Got the buck today!!! He is Beautiful!!! Will ge pictures soon!!!


----------



## RMADairyGoats (Jun 20, 2011)

Congrats! :applaud: I can't wait for pics! :leap:


----------



## parkinsonfarms (May 11, 2011)

Gave my brother, Honey as his Christmas Eve present. I told him that was all he was getting. He loves her and has no clue he has another girl and a buck that he gets Christmas morning.


----------



## parkinsonfarms (May 11, 2011)

I realize I have never posted a picture of the buck!! My brother named him Maximus.
https://www.facebook.com/media/set/?set ... 348&type=1
He can be seen here.


----------



## parkinsonfarms (May 11, 2011)

Okay everyone, just a little update. Well the three goats I got my brother are now down to two as we lost the buck to bluetounge this summer. Also me and my mom have taken over the two Nubian does because my brother lost interest which is kinda what I expected but he really wanted goats last Christmas.
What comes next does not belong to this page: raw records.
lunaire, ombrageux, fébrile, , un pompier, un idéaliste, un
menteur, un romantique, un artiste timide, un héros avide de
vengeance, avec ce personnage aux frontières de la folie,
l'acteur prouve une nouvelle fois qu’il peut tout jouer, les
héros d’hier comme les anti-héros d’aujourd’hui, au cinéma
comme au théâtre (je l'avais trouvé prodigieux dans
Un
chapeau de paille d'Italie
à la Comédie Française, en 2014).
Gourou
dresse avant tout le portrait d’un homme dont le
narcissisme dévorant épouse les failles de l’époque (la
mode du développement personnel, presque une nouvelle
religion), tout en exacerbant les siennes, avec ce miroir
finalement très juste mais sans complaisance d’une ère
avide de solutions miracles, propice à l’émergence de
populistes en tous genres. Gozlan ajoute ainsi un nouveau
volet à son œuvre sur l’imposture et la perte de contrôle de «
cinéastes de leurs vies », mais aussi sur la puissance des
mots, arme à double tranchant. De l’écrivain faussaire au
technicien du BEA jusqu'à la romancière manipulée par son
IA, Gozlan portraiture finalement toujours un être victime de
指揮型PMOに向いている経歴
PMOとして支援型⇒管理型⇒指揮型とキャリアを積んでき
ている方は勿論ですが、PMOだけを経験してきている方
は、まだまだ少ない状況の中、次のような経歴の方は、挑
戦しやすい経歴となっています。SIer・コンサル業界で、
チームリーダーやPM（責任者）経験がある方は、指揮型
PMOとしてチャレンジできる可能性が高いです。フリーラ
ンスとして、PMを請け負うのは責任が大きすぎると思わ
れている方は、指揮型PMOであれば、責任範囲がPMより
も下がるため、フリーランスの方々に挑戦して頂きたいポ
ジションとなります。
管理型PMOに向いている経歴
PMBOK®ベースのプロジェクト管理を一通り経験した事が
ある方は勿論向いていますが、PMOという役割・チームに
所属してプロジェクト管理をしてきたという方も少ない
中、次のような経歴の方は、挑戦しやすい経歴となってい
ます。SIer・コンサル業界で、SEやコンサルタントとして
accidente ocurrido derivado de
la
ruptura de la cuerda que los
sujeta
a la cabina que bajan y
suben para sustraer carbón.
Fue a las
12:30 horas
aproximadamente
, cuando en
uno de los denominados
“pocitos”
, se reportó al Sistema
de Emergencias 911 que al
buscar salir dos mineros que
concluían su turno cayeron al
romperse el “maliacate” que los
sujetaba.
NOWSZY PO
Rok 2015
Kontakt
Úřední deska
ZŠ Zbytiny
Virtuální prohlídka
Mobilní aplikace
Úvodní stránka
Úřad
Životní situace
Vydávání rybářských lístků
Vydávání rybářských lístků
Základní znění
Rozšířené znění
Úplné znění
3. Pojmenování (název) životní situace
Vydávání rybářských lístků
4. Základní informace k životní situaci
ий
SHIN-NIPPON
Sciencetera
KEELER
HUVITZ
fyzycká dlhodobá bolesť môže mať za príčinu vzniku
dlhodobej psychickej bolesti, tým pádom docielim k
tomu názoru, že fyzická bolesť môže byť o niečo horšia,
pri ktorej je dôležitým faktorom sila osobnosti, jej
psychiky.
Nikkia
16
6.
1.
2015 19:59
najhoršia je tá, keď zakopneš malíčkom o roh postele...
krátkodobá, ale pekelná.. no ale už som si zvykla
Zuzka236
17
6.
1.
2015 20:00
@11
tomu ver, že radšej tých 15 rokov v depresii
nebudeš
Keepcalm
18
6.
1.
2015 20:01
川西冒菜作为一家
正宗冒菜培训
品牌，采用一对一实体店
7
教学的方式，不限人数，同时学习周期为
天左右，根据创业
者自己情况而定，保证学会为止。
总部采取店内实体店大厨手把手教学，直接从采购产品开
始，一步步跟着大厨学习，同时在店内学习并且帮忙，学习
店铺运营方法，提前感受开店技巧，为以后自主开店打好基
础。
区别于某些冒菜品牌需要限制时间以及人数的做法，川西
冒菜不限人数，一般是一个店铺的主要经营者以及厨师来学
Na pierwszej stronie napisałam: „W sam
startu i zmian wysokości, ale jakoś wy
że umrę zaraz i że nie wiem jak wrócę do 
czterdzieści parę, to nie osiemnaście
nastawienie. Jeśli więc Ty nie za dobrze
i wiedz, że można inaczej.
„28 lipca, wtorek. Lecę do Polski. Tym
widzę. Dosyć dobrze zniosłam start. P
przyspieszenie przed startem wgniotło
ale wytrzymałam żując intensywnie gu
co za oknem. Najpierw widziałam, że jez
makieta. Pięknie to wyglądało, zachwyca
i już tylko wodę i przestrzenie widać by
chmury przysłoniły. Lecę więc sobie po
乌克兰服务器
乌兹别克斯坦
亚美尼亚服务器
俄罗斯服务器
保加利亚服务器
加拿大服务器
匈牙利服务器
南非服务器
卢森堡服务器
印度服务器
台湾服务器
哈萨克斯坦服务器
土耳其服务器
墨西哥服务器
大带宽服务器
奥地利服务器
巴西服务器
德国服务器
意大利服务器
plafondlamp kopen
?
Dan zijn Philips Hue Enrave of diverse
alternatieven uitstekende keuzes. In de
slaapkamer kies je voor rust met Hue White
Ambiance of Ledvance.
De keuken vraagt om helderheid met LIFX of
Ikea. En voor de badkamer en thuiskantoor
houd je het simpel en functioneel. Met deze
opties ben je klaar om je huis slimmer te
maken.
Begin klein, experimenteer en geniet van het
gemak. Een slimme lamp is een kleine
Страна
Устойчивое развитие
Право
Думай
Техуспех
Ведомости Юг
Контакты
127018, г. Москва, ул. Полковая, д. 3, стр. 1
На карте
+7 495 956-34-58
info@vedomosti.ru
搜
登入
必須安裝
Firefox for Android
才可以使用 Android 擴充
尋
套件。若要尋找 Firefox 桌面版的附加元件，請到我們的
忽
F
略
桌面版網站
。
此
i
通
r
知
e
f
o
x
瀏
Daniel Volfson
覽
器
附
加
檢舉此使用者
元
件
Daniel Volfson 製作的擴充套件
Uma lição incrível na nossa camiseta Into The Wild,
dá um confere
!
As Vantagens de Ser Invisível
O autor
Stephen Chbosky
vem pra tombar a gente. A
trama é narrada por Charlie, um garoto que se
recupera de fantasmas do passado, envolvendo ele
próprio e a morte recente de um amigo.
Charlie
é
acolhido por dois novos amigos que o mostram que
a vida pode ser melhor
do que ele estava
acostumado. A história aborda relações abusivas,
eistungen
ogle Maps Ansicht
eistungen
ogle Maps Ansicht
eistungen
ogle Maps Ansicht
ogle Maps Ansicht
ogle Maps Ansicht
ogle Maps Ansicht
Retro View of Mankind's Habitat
Anyway here are a few pictures for ya'll.Yes I realize the brown one isn't full Nubian but she has some very good milkers in her and that was all that we were looking for and she was put together well, except for that funny ear! Lol These pictures are from last Christmas. Can't find my new ones.


----------



## pdpo222 (Jun 26, 2011)

Just make sure if you do pygmy's the color matches what they are suppose to be if you don't want a crossbreed. There's alot of pygmyxnigerian that are being sold as pygmy's cause that is what the owners were told they were. If you don't care about it then just get what you like. I don't milk and just got the pygmy goats to fool around with. I stay with pygmy's because I am happy with them. Started with 3 now have 7 goats. All pygmy except for the pygora wether.


----------